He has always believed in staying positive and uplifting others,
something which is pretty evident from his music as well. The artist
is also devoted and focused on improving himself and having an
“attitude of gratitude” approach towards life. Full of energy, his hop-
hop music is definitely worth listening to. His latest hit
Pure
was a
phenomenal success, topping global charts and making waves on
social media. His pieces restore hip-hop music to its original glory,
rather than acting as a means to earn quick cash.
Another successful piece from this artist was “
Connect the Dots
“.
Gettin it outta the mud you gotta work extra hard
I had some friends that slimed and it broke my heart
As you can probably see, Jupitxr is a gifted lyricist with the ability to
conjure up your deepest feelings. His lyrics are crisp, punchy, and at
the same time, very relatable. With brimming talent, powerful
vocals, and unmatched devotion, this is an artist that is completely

==

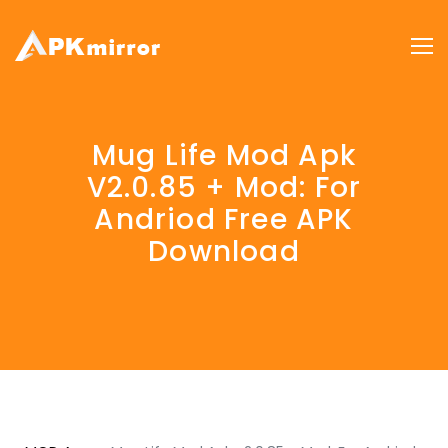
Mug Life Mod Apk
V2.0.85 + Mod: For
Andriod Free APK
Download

» **WHAT NEEDS TO BE DONE**
Exactly the lines above from the one with "I had some friends" to the one with "vocals, and unmatched", both included, are to be quoted; leave the rest out.

» **SOLUTION TO THE PROBLEM**
I had some friends that slimed and it broke my heart
As you can probably see, Jupitxr is a gifted lyricist with the ability to
conjure up your deepest feelings. His lyrics are crisp, punchy, and at
the same time, very relatable. With brimming talent, powerful
vocals, and unmatched devotion, this is an artist that is completely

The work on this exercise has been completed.